Desconcertado, no tuvo más remedio que invitarles a subir.
—No quisiera molestarles —dijo la cuñada cuando entraron todos en la casa.
—No me molestan. Además, Chantal no tardará en llegar.
La cuñada se puso a hablar; de vez en cuando lanzaba una mirada a los niños que permanecían tranquilos, tímidos, casi aturdidos.
—Me gustaría que Chantal los conozca —dijo acariciando la cabeza de uno de ellos—. Nacieron después de que se fuera. Le gustaban los niños. Llenaban nuestra casa de campo. Su marido era más bien odioso, no debería hablar así de mi hermano, pero volvió a casarse y ha dejado de vernos. —Y riendo—: En realidad, ¡siempre preferí a Chantal a su marido! —Volvió a dar un paso atrás y miró a Jean-Marc de arriba abajo con una mirada a la vez admirativa y provocadora—: ¡Por fin supo elegir a un hombre! He venido a decirles que serán ustedes bienvenidos en casa. Le agradecería que viniera y nos devolviera así a Chantal. La casa estará abierta para ustedes siempre que quieran. Siempre.
—Gracias.
—¡Qué alto es usted, no sabe cuánto me gusta! Mi hermano es más bajo que Chantal. Siempre me pareció que ella lo trataba como si fuera su madre.
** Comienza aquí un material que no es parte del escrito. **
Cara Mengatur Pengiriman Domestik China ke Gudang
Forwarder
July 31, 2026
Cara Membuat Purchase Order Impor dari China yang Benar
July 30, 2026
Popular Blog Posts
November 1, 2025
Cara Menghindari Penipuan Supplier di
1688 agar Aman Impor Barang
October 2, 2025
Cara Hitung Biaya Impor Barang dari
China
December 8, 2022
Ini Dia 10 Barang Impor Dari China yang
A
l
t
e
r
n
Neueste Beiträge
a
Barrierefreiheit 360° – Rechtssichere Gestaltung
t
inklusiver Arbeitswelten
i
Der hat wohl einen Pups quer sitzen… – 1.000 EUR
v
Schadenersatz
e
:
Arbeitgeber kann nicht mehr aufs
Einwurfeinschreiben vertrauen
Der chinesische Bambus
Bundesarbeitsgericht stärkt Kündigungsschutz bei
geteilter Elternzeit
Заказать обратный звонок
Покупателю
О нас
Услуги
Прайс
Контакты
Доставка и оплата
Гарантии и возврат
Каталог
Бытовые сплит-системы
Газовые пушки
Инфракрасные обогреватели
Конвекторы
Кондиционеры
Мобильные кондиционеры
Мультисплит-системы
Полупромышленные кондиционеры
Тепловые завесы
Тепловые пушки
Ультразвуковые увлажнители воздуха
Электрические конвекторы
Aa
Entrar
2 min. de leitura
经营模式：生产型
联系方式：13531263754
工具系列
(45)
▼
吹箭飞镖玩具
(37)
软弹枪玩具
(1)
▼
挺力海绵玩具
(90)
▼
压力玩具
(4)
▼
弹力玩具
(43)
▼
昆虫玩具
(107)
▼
Lo llamaba «ratita», ¿se da cuenta?, ¡como a una niña! Me la imaginaba siempre —dijo riendo a carcajadas— llevándole en brazos, meciéndolo y murmurándole ¡«ratita mía», «ratita mía»!
Hizo unos pasos de baile con los brazos tendidos como si llevara un bebé y repitió: «¡Ratita mía, ratita mía!». Continuó con su danza unos instantes más, exigiendo en respuesta la risa de Jean-Marc. Para satisfacerla, él esbozó una sonrisa e imaginó a Chantal frente a un hombre al que llamaba «ratita». La cuñada seguía hablando mientras él no podía evitar aquella imagen que le horrorizaba: la imagen de Chantal llamando «ratita» a un hombre (más bajo que ella).
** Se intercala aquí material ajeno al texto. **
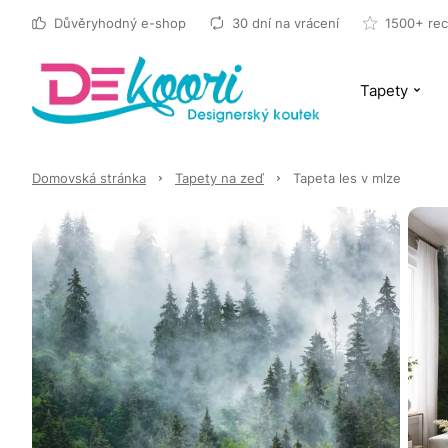
Důvěryhodný e-shop
30 dní na vrácení
1500+ rec
Tapety
Domovská stránka
Tapety na zeď
Tapeta les v mlze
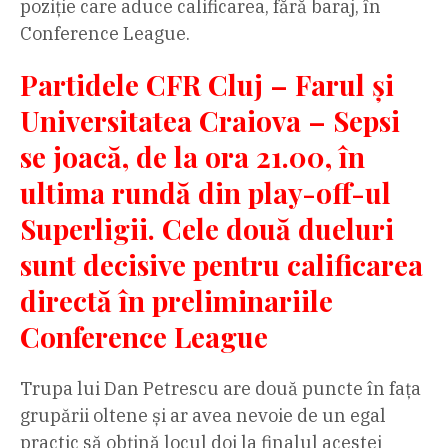
poziție care aduce calificarea, fără baraj, în
Conference League.
Partidele CFR Cluj – Farul și
Universitatea Craiova – Sepsi
se joacă, de la ora 21.00, în
ultima rundă din play-off-ul
Superligii. Cele două dueluri
sunt decisive pentru calificarea
directă în preliminariile
Conference League
Trupa lui Dan Petrescu are două puncte în fața
grupării oltene și ar avea nevoie de un egal
practic să obțină locul doi la finalul acestei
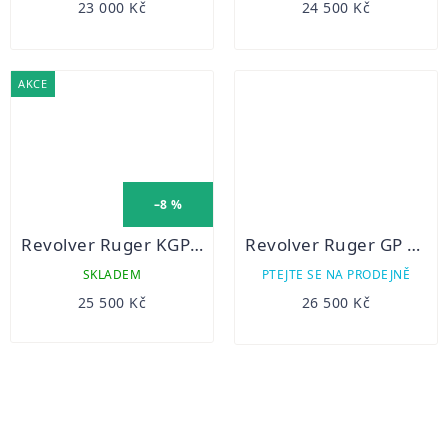
23 000 Kč
24 500 Kč
AKCE
–8 %
Revolver Ruger KGP 141
Revolver Ruger GP 161
SKLADEM
PTEJTE SE NA PRODEJNĚ
25 500 Kč
26 500 Kč
OVLÁDACÍ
Se oyó un ruido en la habitación de al lado. Jean-Marc se dio cuenta de que los niños ya no estaban junto a ellos. ¡Artera estrategia de invasores! Al abrigo de su insignificancia habían conseguido escabullirse a la habitación de Chantal; primero silenciosos como un ejército secreto, luego, al cerrar discretamente la puerta tras ellos, con la furia de los conquistadores.
Jean-Marc se mostraba inquieto, pero la cuñada le tranquilizó:
—No es nada. Son niños. Juegan.
—Sí —dijo Jean-Marc—, ya veo que juegan —y se dirigió hacia el alboroto de la habitación.
La cuñada fue más rápida. Abrió la puerta: habían convertido una silla giratoria en tiovivo; un niño se había tumbado boca abajo en la silla y daba vueltas mientras los demás lo observaban gritando.
—Juegan, ya se lo he dicho —repitió la cuñada volviendo a cerrar la puerta. Luego, guiñando un ojo cómplice—: Son niños, ¿qué quiere? Es una pena que no esté Chantal. Me gustaría tanto que los conociera.
El ruido en la habitación de al lado se ha convertido en griterío, y Jean-Marc ha perdido las ganas de calmar a los niños. Ve ante él a una Chantal, en medio del corro familiar, meciendo en sus brazos a un hombre bajito al que llama «ratita». A esa imagen va a unirse otra: Chantal guardando celosamente las cartas de un admirador desconocido para no cortar por lo sano una promesa de aventuras. Esa Chantal no se le parece; esa Chantal no es aquella a quien ama; esa Chantal es un simulacro. Le invade un extraño impulso destructor y se regodea con el jaleo que arman los niños. Desea que destruyan la habitación, que destruyan todo ese pequeño mundo que amaba y que ha pasado a ser un simulacro.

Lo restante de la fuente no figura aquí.